Висячий мостик
Тимошка балансирует над бездной. Один неосторожный шаг — и все, и улетит туда, в пустоту, откуда не возвращаются.
Страшно.
Такой мальчик большой, и высоты боится — в памяти голос матери. Маленький Тимошка не хочет идти по шаткому мостику, заливается ревом. Мать хлопает по губам, с силой, в сердцах, мужчина ты или не мужчина, я мужика, блин, а не девчонку ращу…
Тимошке страшно.
— Вам страшно… — шепчет Артч.
Артч знает, что Тимошке страшно. Артч человеческий страх за версту чует.
Наступает, перебирает тонкими щупами. Тимошка отступает по шаткому мостику, под которым расстилается бездна.
Проход запрещен, ведутся дорожные работы.
Тимошка читает табличку, мельком кивает, ваши слова да богу в уши.
— Я давно наблюдал за вами… мне интересно, насколько далеко может зайти человек в своем упорстве… насколько далеко… — вкрадчиво шепчет Артч.
— Ну, Тимуська, ну мы только на минуточку зайде-о-о-м, — ноет Иришка.
Тимошка морщится. Тридцать лет ему, а все Тимуська. Есть такие, которых до глубокой старости собачьими кличками звать будут. Ровесников давно по имени-отчеству величают… Димка вон теперь Дмитрий Иванович, а…
— Ты чего, есть хочешь? — спрашивает Тимошка.
— Ну не хочу, ну только попробую, ты смотри, как вку-у-сненько…
Тимошка кивает. Вкусненько. Народ аюми свое дело знает, готовить умеет.
И вообще много что умеет.
Иришка тащит Тимошку под вывеску "Парадиз", под табличку — Вкусно! Недорого! А там уже что только не разложено, и ребрышки свиные, и гнездышки из теста, и роллы накручены, и пастуший пирог, и крылышки в соусе…

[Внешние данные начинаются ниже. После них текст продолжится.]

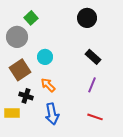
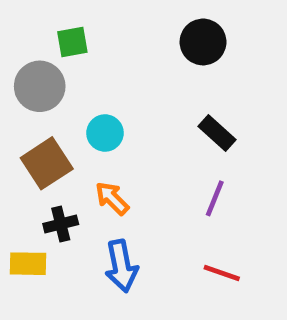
green square: (31, 18) -> (72, 42), turned 32
black cross: (26, 96) -> (61, 224), turned -32

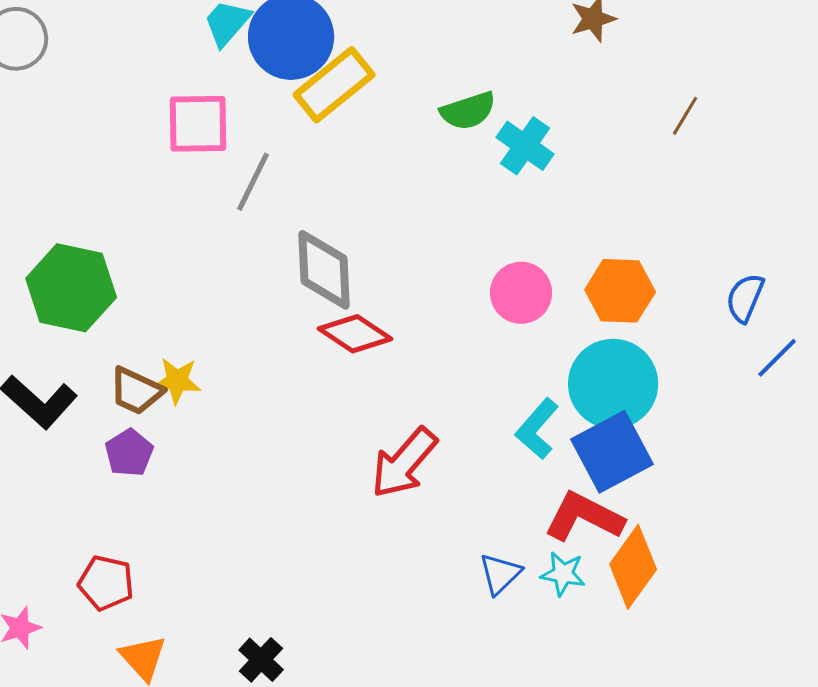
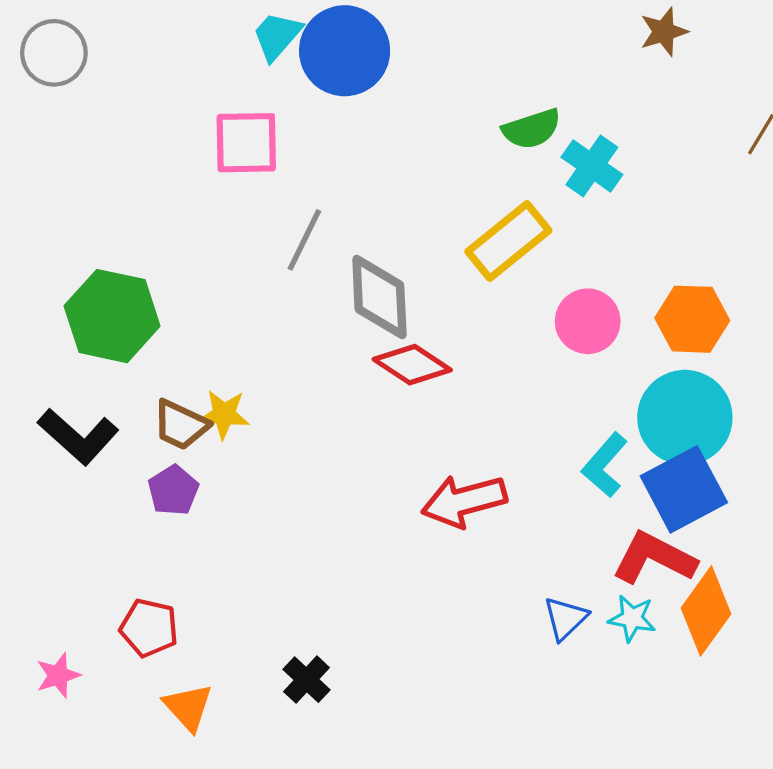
yellow rectangle: (334, 85) -> (508, 241), moved
gray line: (253, 182) -> (304, 240), moved
red arrow: (404, 463) -> (464, 501), turned 34
black cross: (261, 660) -> (307, 680), moved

— Тебе чего взять? — не унимается Иришка.
— Да не хочу я…
— Не, ни фига се, не хочет он!
Теща ест. Жадно. И не хочет, а ест. У них так в доме принято, на столе ничего не оставлять, хочешь, не хочешь — съедай всё. И Иришка не отстаёт. Только приговаривает, прощай, фигура, все, завтра в парке бегать начну, Тимоха, айда со мной…
Тимошка вспоминает.
Над бездной.
В таких случаях говорят — вся жизнь перед глазами. А тут не жизнь, какие-то кусочки, осколки, обрывки, которые не хотят складываться в единую картину.
— Тимоха, с нами айда?
Тимошка не знает, куда айда. Как всегда все знают, Тимошка не знает, как мать говорила, доходит, блин, как до жирафа…
— А куда?
— Во отмороженный, десятый айфон стартует, а этот…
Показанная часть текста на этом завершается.